# Dads first gobbler this am



## stillhunter (Apr 19, 2018)

79 yo, he taught me and my brother how to hunt very well. Then he never really cared about going hunting anything for 30+ years. He's been a hell of a fisherman though, fly Montana, Wyoming etc. Bass and salt water here in N.C.; 8 years ago his casting shoulder was worn out from fly fishing and he got back into deer hunting w a passion. This was his second turkey hunt this year and his 4th turkey hunt ever.

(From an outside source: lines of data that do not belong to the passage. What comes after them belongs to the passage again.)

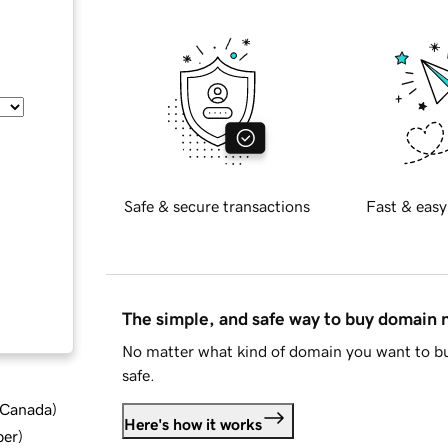
Safe & secure transactions
Fast & easy
The simple, and safe way to buy domain
No matter what kind of domain you want to bu
safe.
d Canada
)
Here's how it works
ber
)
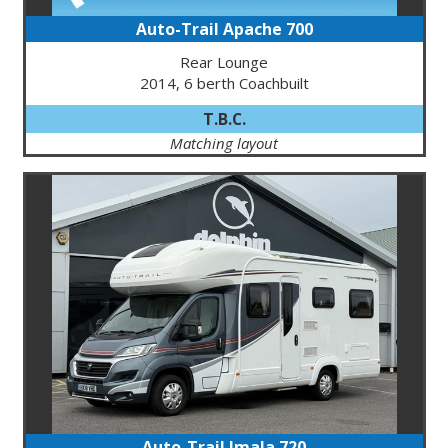
Auto-Trail Apache 700
Rear Lounge
2014, 6 berth Coachbuilt
T.B.C.
Matching layout
Auto-Trail Imala 720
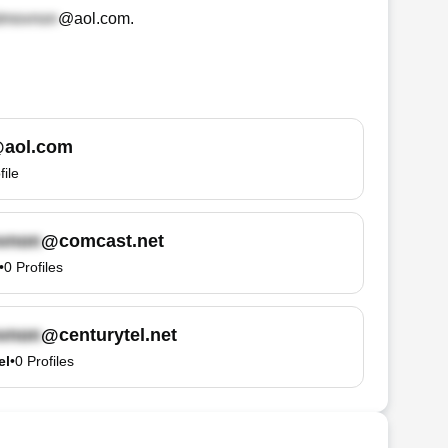
@aol.com
.
aol.com
file
@comcast.net
•
0
Profiles
@centurytel.net
el
•
0
Profiles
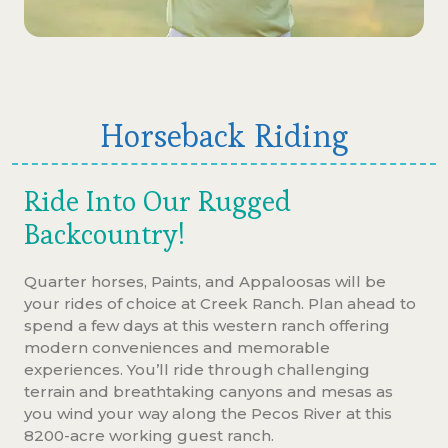
Horseback Riding
Ride Into Our Rugged
Backcountry!
Quarter horses, Paints, and Appaloosas will be
your rides of choice at Creek Ranch. Plan ahead to
spend a few days at this western ranch offering
modern conveniences and memorable
experiences. You’ll ride through challenging
terrain and breathtaking canyons and mesas as
you wind your way along the Pecos River at this
8200-acre working guest ranch.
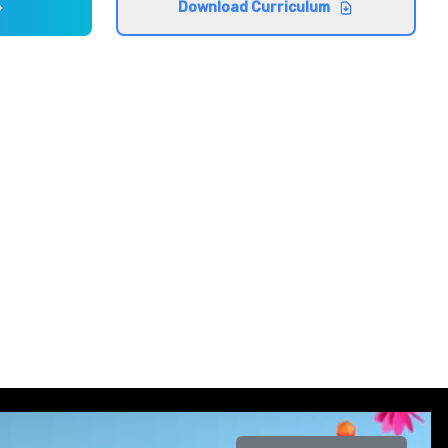
Download Curriculum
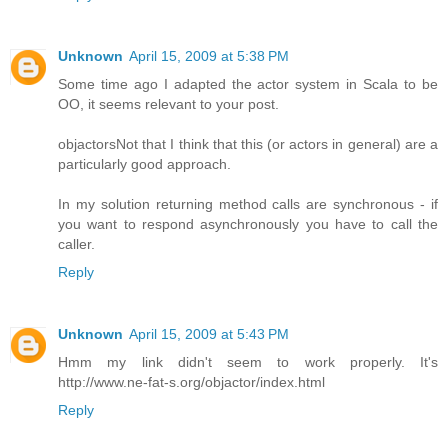
Unknown
April 15, 2009 at 5:38 PM
Some time ago I adapted the actor system in Scala to be
OO, it seems relevant to your post.
objactors
Not that I think that this (or actors in general) are a
particularly good approach.
In my solution returning method calls are synchronous - if
you want to respond asynchronously you have to call the
caller.
Reply
Unknown
April 15, 2009 at 5:43 PM
Hmm my link didn't seem to work properly. It's
http://www.ne-fat-s.org/objactor/index.html
Reply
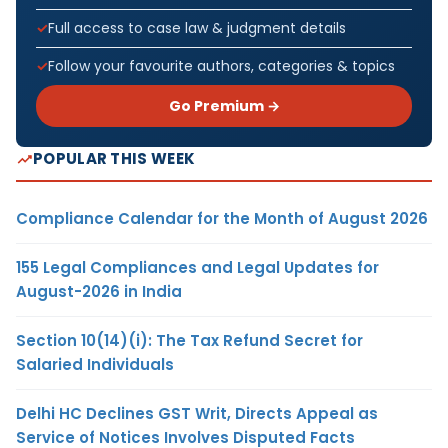
Full access to case law & judgment details
Follow your favourite authors, categories & topics
Go Premium →
POPULAR THIS WEEK
Compliance Calendar for the Month of August 2026
155 Legal Compliances and Legal Updates for
August-2026 in India
Section 10(14)(i): The Tax Refund Secret for
Salaried Individuals
Delhi HC Declines GST Writ, Directs Appeal as
Service of Notices Involves Disputed Facts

He also grew his first EVER beard late last year .....


----------



## lfnh (Apr 19, 2018)

Looks like nice ground there.
Bringing them in on a lid was always a challenge. 
Glad to see you are enjoying the moment.


----------



## stillhunter (Apr 29, 2018)

I did not bring a gun on this hunt, It was all up to him. I called one in that was silent the whole time, while another about 300 yrds away was answering almost every call I made for an hour and a half. The sneaker snuck up in the brush and we did not see him until he ran past us @ 25 yrds after dad sneezed. 20 mins. later the other bird came running into our setup/decoys and dad wacked him before he came to a stop. 21lbs, 10" beard, 1" spurs.


----------



## stillhunter (May 24, 2018)

My scratch fan mount.....he loves it!


----------